[Page layout parsing data]
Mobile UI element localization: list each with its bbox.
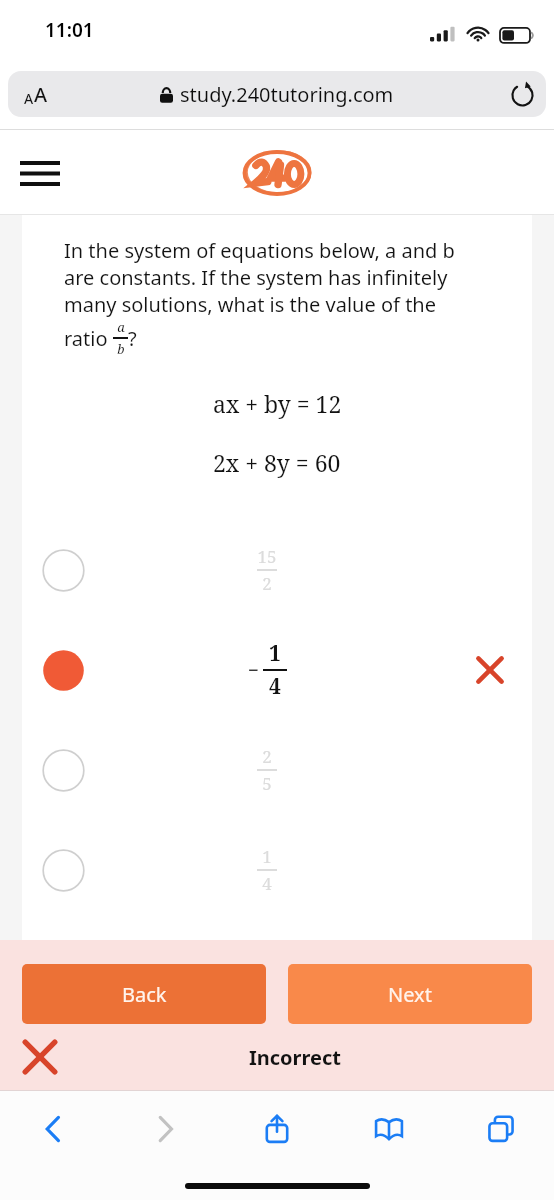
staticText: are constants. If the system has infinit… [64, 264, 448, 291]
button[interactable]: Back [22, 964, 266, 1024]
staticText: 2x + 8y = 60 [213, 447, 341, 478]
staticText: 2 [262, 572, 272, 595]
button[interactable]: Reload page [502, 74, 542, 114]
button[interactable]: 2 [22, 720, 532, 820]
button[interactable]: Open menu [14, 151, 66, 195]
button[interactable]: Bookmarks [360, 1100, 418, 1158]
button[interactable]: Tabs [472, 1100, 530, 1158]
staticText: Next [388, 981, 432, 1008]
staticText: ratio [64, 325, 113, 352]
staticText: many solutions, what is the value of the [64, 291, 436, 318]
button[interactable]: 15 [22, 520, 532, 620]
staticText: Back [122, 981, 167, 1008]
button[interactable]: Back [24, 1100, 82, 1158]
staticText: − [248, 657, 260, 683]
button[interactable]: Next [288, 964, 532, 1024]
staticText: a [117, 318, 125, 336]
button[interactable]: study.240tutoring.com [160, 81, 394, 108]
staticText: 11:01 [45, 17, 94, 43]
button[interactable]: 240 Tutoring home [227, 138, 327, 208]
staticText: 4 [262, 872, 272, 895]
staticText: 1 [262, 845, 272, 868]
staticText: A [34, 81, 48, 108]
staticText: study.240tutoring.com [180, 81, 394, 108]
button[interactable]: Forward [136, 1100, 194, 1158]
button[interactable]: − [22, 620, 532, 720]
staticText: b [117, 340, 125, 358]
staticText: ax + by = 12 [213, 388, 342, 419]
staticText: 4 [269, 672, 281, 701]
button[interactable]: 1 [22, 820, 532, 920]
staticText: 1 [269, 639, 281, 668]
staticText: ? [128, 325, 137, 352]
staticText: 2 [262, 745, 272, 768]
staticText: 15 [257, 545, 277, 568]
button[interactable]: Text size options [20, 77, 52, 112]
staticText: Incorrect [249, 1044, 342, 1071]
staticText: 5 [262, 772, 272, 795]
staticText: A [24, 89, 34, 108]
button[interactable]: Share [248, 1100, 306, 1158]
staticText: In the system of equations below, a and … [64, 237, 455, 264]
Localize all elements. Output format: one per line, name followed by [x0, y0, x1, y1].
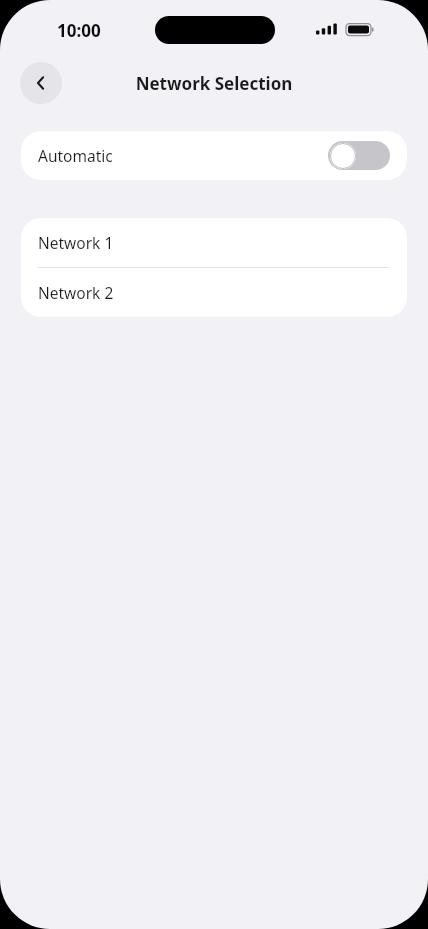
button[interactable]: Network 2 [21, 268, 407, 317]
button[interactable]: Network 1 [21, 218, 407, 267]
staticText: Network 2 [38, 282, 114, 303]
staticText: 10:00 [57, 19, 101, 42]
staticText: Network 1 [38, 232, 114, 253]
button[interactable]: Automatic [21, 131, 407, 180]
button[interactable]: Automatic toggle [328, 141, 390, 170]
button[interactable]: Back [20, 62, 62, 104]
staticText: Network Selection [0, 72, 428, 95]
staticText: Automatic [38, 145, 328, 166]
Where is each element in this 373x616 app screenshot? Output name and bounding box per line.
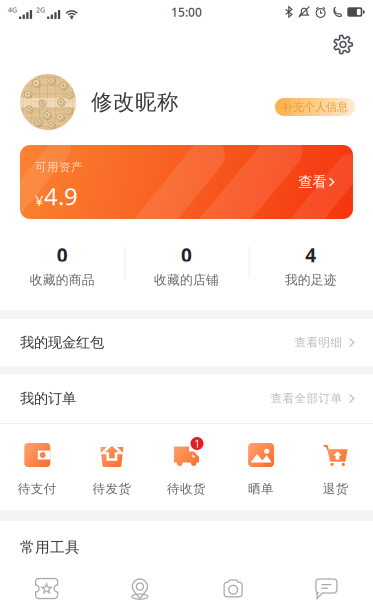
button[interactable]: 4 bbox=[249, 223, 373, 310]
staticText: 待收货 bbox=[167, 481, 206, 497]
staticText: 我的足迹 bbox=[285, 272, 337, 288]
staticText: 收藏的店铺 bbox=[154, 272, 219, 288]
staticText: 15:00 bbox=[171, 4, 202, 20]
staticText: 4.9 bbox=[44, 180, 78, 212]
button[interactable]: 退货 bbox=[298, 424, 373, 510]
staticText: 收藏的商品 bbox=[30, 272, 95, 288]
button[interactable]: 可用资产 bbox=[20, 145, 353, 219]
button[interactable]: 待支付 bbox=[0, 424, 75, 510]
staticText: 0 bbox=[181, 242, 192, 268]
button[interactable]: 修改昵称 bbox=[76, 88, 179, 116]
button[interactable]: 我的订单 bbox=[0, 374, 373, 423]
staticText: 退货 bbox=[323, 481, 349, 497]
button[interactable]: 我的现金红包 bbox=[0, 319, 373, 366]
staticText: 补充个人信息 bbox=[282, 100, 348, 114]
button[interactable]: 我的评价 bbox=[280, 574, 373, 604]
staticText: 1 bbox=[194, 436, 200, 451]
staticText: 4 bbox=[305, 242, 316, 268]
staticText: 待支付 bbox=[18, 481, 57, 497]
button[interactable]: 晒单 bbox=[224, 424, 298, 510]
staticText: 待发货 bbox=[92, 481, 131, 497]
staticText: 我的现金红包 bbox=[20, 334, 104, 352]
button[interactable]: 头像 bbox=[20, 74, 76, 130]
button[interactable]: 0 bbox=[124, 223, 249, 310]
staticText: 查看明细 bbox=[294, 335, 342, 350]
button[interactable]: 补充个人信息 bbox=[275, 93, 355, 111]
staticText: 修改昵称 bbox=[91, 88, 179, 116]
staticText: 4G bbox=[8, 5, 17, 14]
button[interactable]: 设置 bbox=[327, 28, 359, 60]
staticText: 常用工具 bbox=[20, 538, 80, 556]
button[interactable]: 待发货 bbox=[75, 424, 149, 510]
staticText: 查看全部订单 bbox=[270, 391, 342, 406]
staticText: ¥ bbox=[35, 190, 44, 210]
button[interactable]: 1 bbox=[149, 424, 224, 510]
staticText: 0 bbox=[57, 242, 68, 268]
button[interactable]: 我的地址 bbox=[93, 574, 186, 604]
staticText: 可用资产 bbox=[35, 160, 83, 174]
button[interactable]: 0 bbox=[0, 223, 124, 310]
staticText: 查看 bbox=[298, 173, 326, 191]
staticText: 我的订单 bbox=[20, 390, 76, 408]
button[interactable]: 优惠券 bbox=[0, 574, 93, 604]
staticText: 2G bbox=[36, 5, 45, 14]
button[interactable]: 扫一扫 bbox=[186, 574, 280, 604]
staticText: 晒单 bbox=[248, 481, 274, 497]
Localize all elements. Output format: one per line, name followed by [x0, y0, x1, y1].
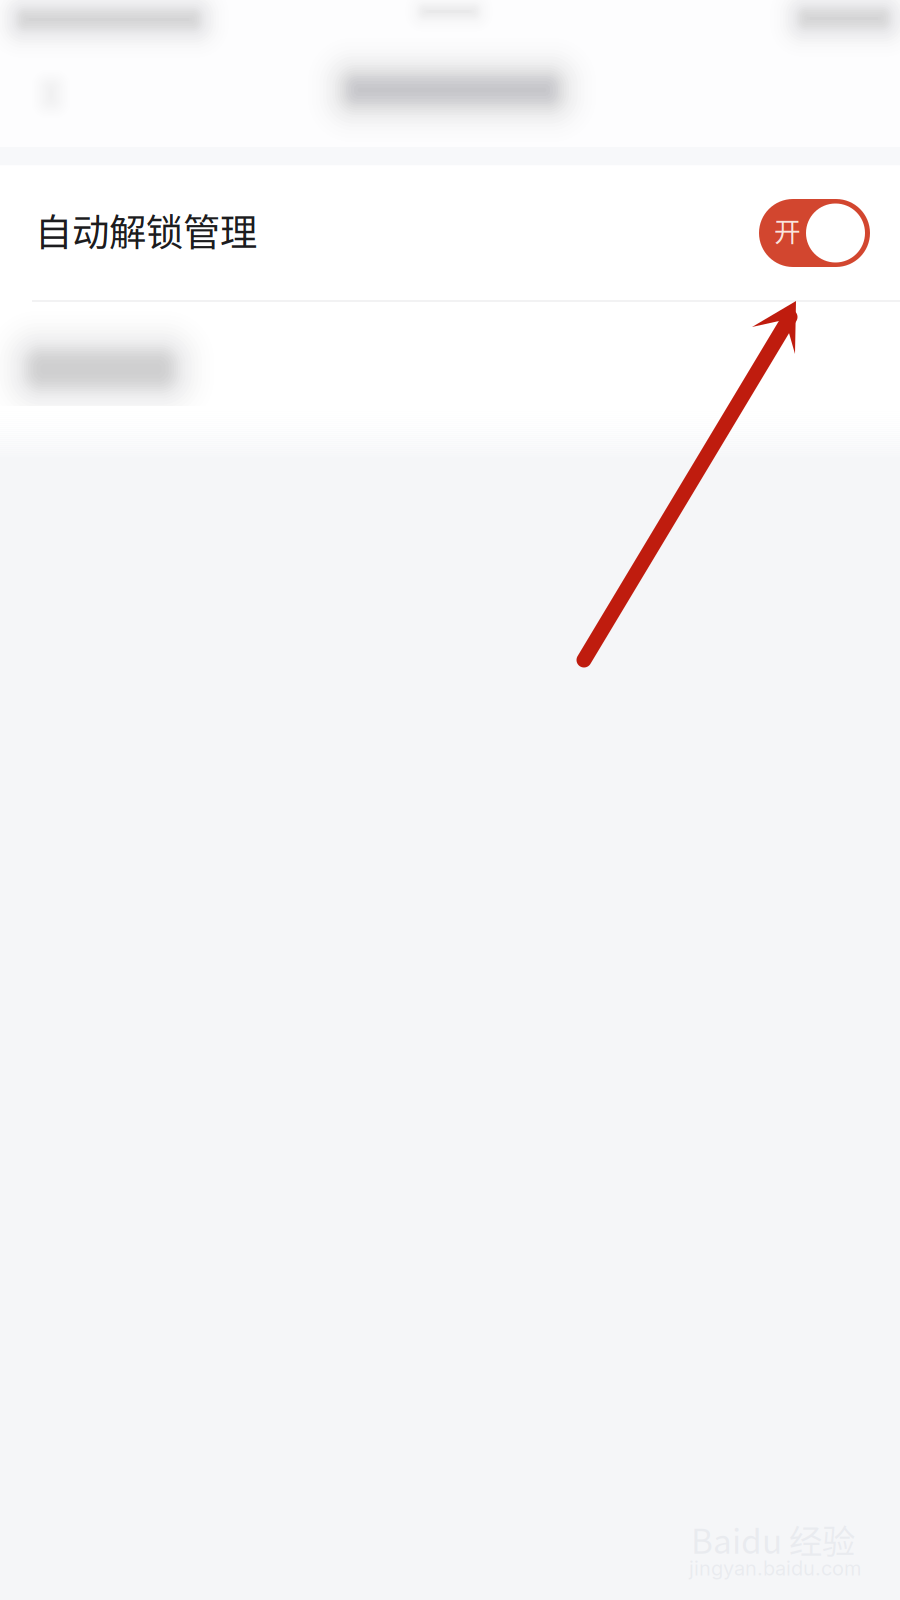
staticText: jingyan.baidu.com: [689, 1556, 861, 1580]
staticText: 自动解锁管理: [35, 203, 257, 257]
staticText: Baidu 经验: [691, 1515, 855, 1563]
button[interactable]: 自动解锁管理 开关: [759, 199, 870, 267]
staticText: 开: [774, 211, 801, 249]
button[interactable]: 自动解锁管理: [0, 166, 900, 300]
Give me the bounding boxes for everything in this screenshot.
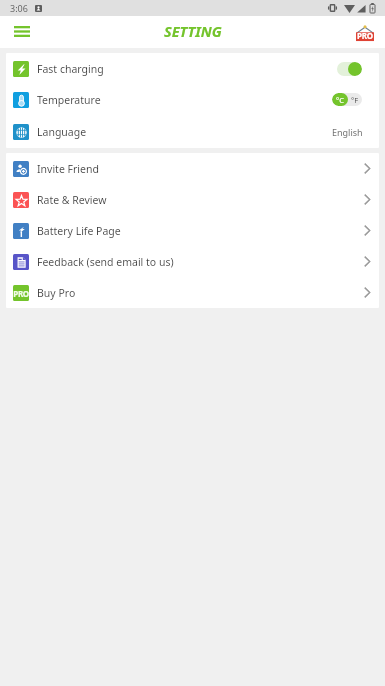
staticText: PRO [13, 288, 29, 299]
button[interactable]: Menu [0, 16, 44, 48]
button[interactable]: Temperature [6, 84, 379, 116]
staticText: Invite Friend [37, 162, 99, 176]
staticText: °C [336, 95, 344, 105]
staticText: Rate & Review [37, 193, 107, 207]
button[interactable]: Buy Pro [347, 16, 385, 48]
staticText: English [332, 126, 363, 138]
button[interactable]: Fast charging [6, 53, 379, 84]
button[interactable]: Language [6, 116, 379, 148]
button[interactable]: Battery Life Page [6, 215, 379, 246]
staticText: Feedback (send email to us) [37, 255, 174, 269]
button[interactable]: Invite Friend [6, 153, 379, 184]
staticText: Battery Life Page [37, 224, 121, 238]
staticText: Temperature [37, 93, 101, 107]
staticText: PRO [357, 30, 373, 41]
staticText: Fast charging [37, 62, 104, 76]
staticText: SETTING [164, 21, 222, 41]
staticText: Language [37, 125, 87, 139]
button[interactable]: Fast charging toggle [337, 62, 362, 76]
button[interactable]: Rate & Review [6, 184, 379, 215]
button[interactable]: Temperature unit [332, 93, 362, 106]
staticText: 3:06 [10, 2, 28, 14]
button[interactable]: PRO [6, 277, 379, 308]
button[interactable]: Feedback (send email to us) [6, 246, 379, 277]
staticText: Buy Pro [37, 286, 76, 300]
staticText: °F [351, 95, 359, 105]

Problem description: Every line above in which the word "修改昵称" is present must be copied into the answer.

Answer space:
button[interactable]: 修改昵称 bbox=[76, 88, 179, 116]
staticText: 修改昵称 bbox=[91, 88, 179, 116]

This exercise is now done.